No names were written, but Branch could feel something unlatching. With each voice taking a turn, another lock came undone. The itch in the back of his skull stilled with every passage, soothed by words that should have burned.
Then the night critters stopped making noise. The wind went still, yet the air grew colder. The fire began to flicker, not with warmth, but as though it were being smothered, its light dying one ember at a time.
When they reached the end of the book, thunder rolled in the distance. The smell of rain flooded their senses, heavy and metallic, but no storm came.
Instead, the fog rolled in.
It slithered low across the ground at first, clinging to roots and stones, then rose higher, swallowing trunks and branches. It thickened until the trees themselves blurred, their shapes warping into long, gray silhouettes.
Someone shifted uneasily. Another whispered, “What’s happening?”
The mist swallowed the sound.
From the lake came ripples. A shape broke the surface, water sheeting from broad shoulders, a mask gleaming pale in the moonlight.
Somewhere deeper in the fog, a chainsaw coughed, sputtered, then roared to life, its growl carrying through the silence like a promise.
A tricycle wheel squeaked once, twice, then faded into the mist.
And still the fog thickened, curling around ankles, clinging to throats, choking the fire until it guttered out.

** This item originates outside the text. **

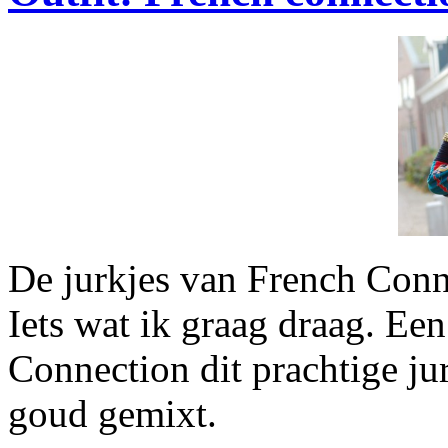
De jurkjes van French Conne
Iets wat ik graag draag. Een
Connection dit prachtige ju
goud gemixt.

No one saw clearly what emerged.
No one knew where the sounds came from.
No one had a chance as the fog closed in.
The fog pulled them apart.
DJ Suki, King Trollex, Laguna, Ludwig van Beetrollven, and Kim-Petit found themselves sitting beneath a tree. Golden sand sifted down from nowhere, sparkling as it drifted, clinging to their lashes and making their eyes heavy. Sleep tugged at them, slow and irresistible.
Biggie, Smidge, Legsly, Ari, Tresillo, and Gomdori stumbled into a clearing by a cabin leaning near the water’s edge. A rickety dock reached out into the lake, a rowboat creaking against its rope. The water stretched wide and endless, black under the moonlight. Across its surface they swore they could see the faint glow of Pop Village, impossibly far away.
Satin, Chenille, Marimba, Tambora, Minuet Sonata, Demo, and Wani came to their senses in a sterile room. The air smelled of metal and disinfectant, the floor too white, too clean. In the center sat a puppet on a tricycle, its painted eyes fixed on them. It began to laugh without moving its mouth, the sound bouncing off the walls.
Delta Dawn, Barb, Blaze Powerchord, Dante Crescendo, Sid Fret, and Val blinked against the fog to find themselves standing before a battered old pod. Its windows were shattered, streaked with suspicious red stains that ran like dried rivers down its shell. The door hung ajar, darkness yawning inside.
Finally, Branch, Creek, Hickory, Baby Bun, Poppy, and King Peppy were still huddled around the fire. The mist swirled at their feet as they realized everyone else was gone.